### [DATA LISTING]
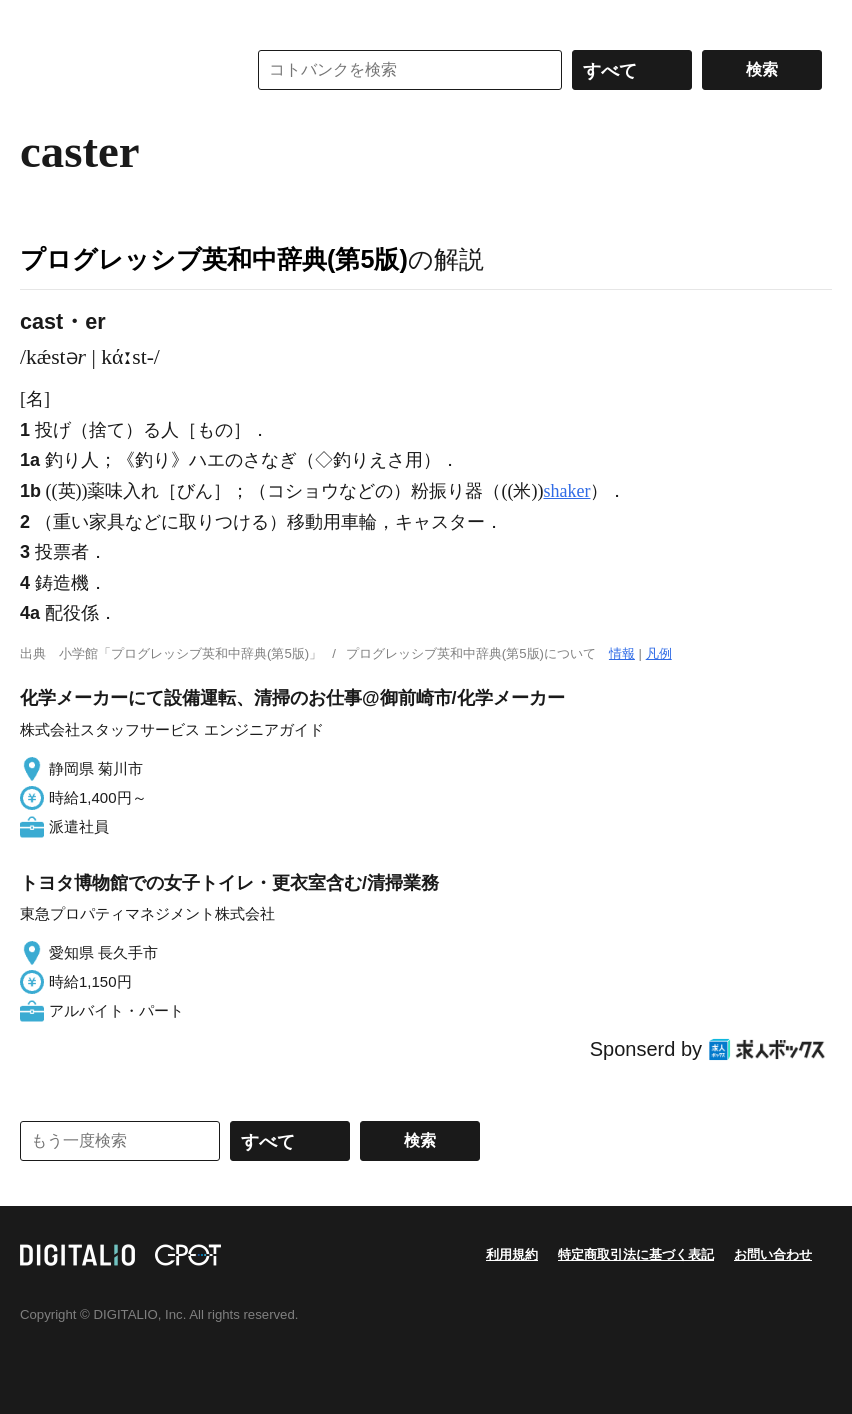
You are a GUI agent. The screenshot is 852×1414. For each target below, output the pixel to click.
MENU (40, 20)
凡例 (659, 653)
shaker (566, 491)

--

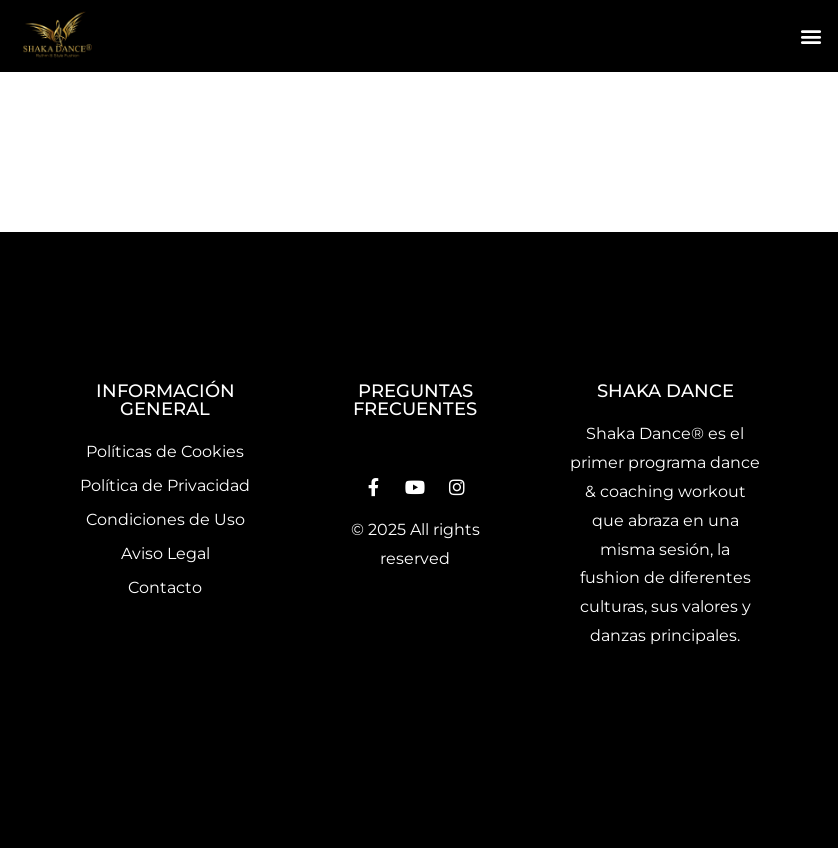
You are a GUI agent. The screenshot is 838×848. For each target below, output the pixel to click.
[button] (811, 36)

==

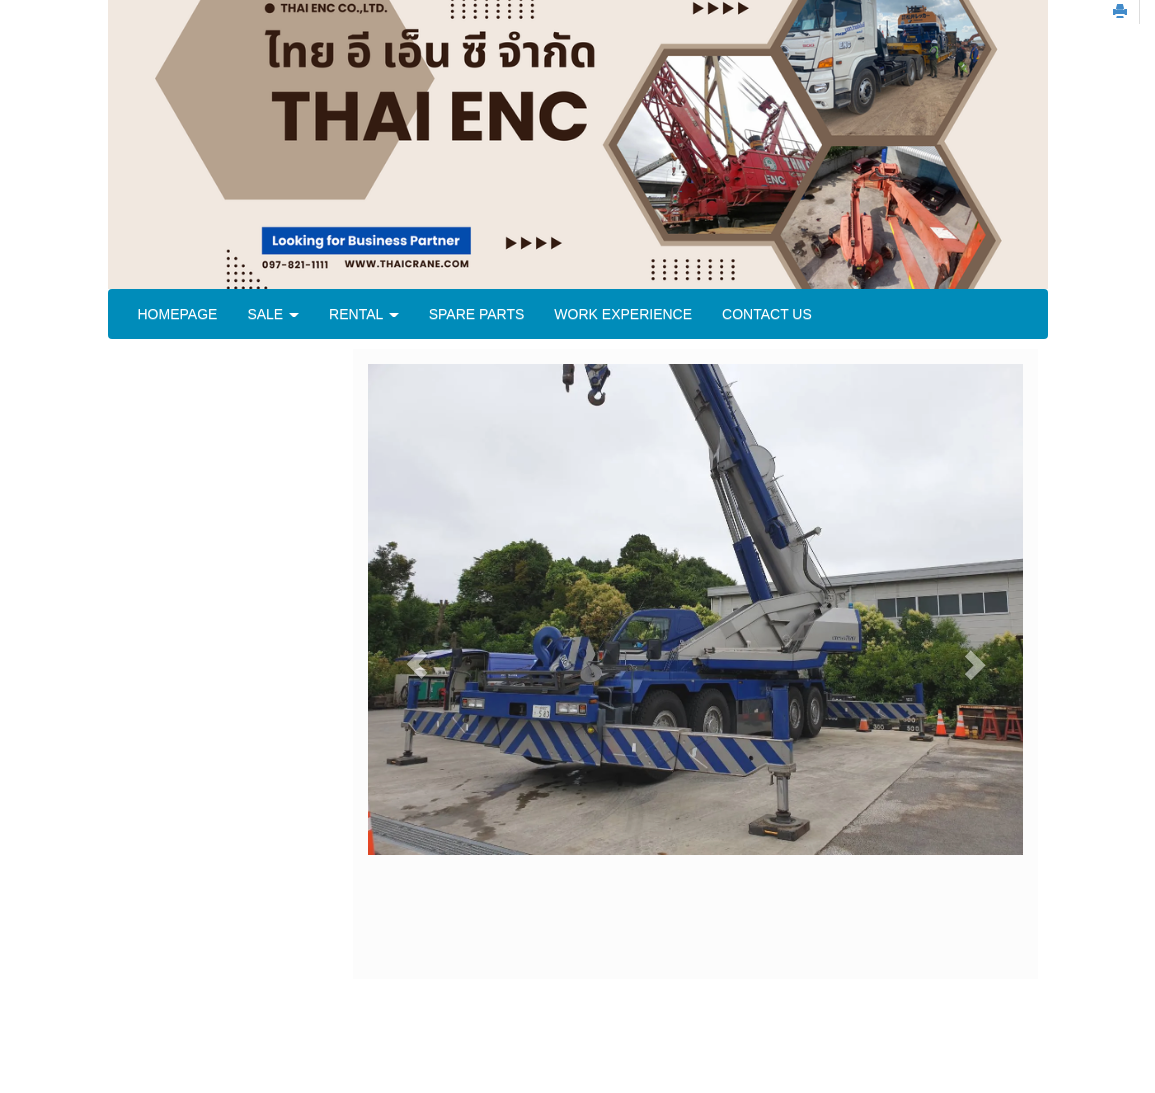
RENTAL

### [TASK TO COMPLETE]
Take each line in the listing that has the word "click" and copy it.

### [WRITTEN SOLUTION]
You are a GUI agent. The screenshot is 852×1414. For each target below, output the pixel to click.
You are a GUI agent. The screenshot is 838×848. For each target below, output the pixel to click.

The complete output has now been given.